Neue Technologien zwischen erweiterten Handlungsspielräumen und eingeschränktem Zugang waren Gegenstand der diesjährigen, vierten TA-Tagung (TA'04) des Instituts für Technikfolgen-Abschätzung (ITA) der Österreichischen Akademie der Wissenschaften, die am 7. Juni in Wien stattfand. Rund 100 TeilnehmerInnen aus Österreich, Deutschland und der Schweiz diskutierten einen Tag lang gegenwärtige Entwicklungen im Bereich der Informations- und Kommunikationstechnologien (IKT) sowie Bio- und Medizintechnologien und damit einhergehende Partizipationsmöglichkeiten, Prozesse der unfreiwilligen Erfassung und des selbst gewählten Ausschlusses.

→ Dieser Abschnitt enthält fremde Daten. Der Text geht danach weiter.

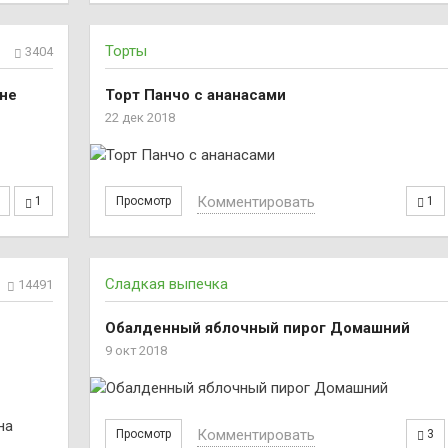
Торты
3404
оне
Торт Панчо с ананасами
22 дек 2018
Комментировать
1
Просмотр
1
Сладкая выпечка
14491
Обалденный яблочный пирог Домашний
9 окт 2018
на
Комментировать
Просмотр
3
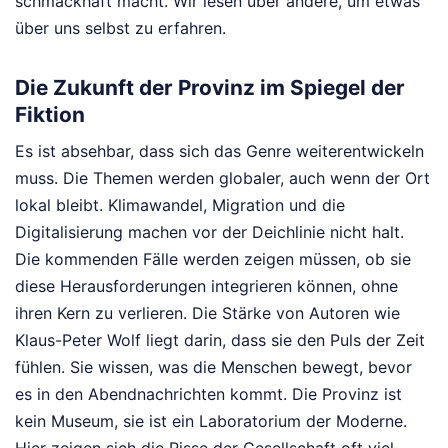
schmackhaft macht. Wir lesen über andere, um etwas
über uns selbst zu erfahren.
Die Zukunft der Provinz im Spiegel der
Fiktion
Es ist absehbar, dass sich das Genre weiterentwickeln
muss. Die Themen werden globaler, auch wenn der Ort
lokal bleibt. Klimawandel, Migration und die
Digitalisierung machen vor der Deichlinie nicht halt.
Die kommenden Fälle werden zeigen müssen, ob sie
diese Herausforderungen integrieren können, ohne
ihren Kern zu verlieren. Die Stärke von Autoren wie
Klaus-Peter Wolf liegt darin, dass sie den Puls der Zeit
fühlen. Sie wissen, was die Menschen bewegt, bevor
es in den Abendnachrichten kommt. Die Provinz ist
kein Museum, sie ist ein Laboratorium der Moderne.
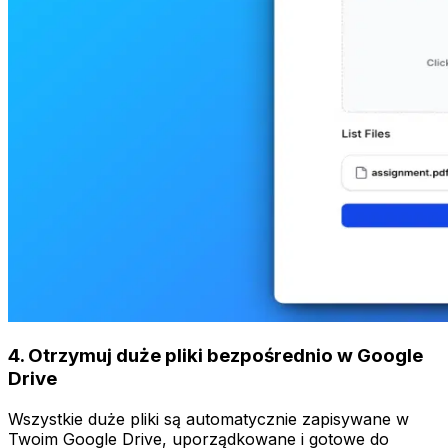
4
.
Otrzymuj duże pliki bezpośrednio w Google
Drive
Wszystkie duże pliki są automatycznie zapisywane w
Twoim Google Drive, uporządkowane i gotowe do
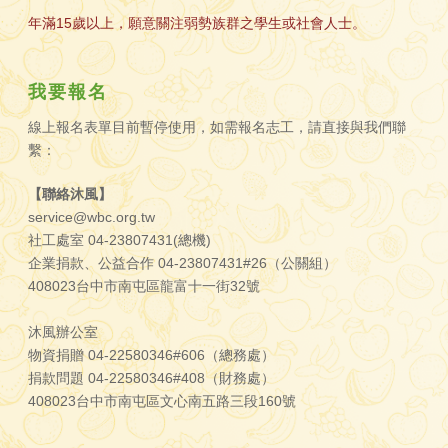
我要報名
線上報名表單目前暫停使用，如需報名志工，請直接與我們聯
繫：
【聯絡沐風】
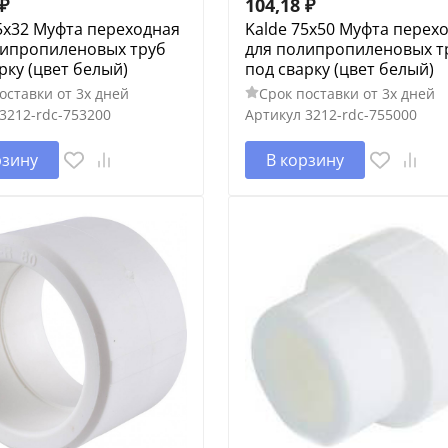
₽
104,18
₽
5x32 Муфта переходная
Kalde 75x50 Муфта перех
липропиленовых труб
для полипропиленовых т
рку (цвет белый)
под сварку (цвет белый)
оставки от 3х дней
Срок поставки от 3х дней
3212-rdc-753200
Артикул
3212-rdc-755000
рзину
В корзину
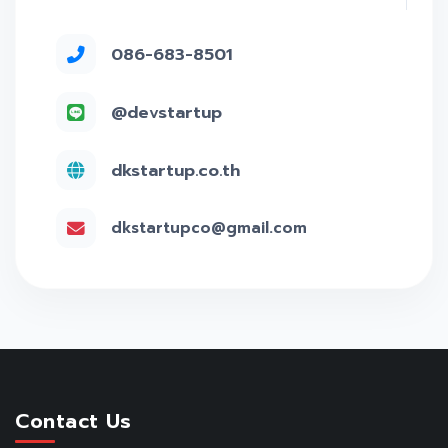
086-683-8501
@devstartup
dkstartup.co.th
dkstartupco@gmail.com
Contact Us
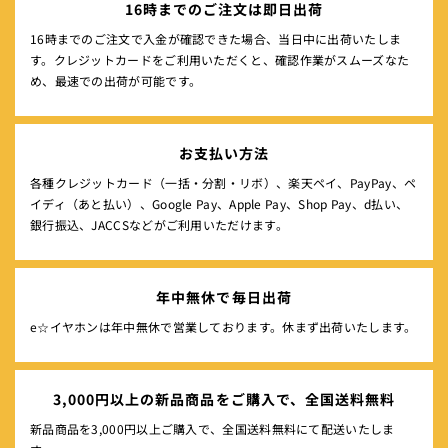
16時までのご注文は即日出荷
16時までのご注文で入金が確認できた場合、当日中に出荷いたしま
す。クレジットカードをご利用いただくと、確認作業がスムーズなた
め、最速での出荷が可能です。
お支払い方法
各種クレジットカード（一括・分割・リボ）、楽天ペイ、PayPay、ペ
イディ（あと払い）、Google Pay、Apple Pay、Shop Pay、d払い、
銀行振込、JACCSなどがご利用いただけます。
年中無休で毎日出荷
e☆イヤホンは年中無休で営業しております。休まず出荷いたします。
3,000円以上の新品商品をご購入で、全国送料無料
新品商品を3,000円以上ご購入で、全国送料無料にて配送いたしま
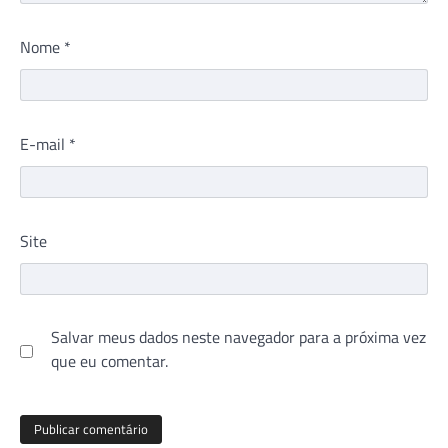
Nome
*
E-mail
*
Site
Salvar meus dados neste navegador para a próxima vez
que eu comentar.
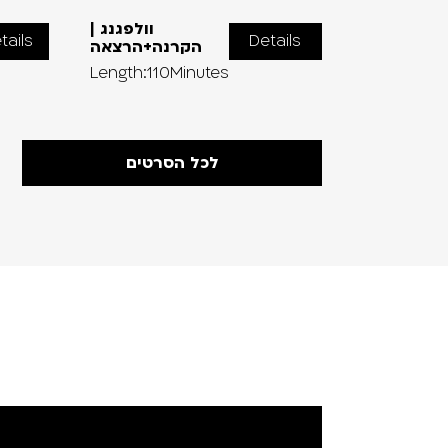
בחזרה
וולפגנג |
tails
Details
הימלאיה |
הקרנה+הרצאה
הקרנה+הר
Length:110Minutes
Length:120
לכל הסרטים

Die TA'04 stellte mit diesem Thema ein Problemfeld zur Diskussion, das nicht nur WissenschafterInnen beschäftigt, sondern auch medial und politisch zunehmend an Bedeutung gewinnt: „Die Digitale Spaltung“, die vorrangig den drohenden Ausschluss von ganzen Bevölkerungsgruppen durch technologische Innovationen thematisiert. Das Ziel der Tagung bestand allerdings auch im Aufzeigen von erweiterten Handlungsspielräumen und verschränkte in zwei Parallelsessions sowohl Fragen der Inklusion wie der Exklusion. So versprechen zwar IKT einerseits mehr Teilhabe an politischen Gestaltungsprozessen und einen vereinfachten Zugang zu öffentlichen Diensten, andererseits besteht die Gefahr, dass bestimmte Gruppen vom Nutzen der Digitalisierung ausgeschlossen werden. Der biotechnologische Fortschritt wiederum verspricht jedem Menschen individuell maßgeschneiderte Medikamente, die aber aufgrund hoher Kosten exklusiv bleiben könnten. In beiden Fällen spielen sowohl ökonomische Zwänge als auch die zunehmende Komplexität im Kontext der Technikanwendungen eine entscheidende Rolle. Es sind jedoch nicht immer nur Exklusionsprozesse, die problematisch werden könnten. So bietet die moderne Gendiagnostik die Möglichkeit von Massenscreenings, die IKT ermöglichen eine umfassende Überwachung und Kontrolle -beides sind Beispiele für breite, teils gewollte, teils unerwünschte Einbeziehung. Damit geht es nicht zuletzt um die Akzeptanz und Verbreitung von technologischen Entwicklungen.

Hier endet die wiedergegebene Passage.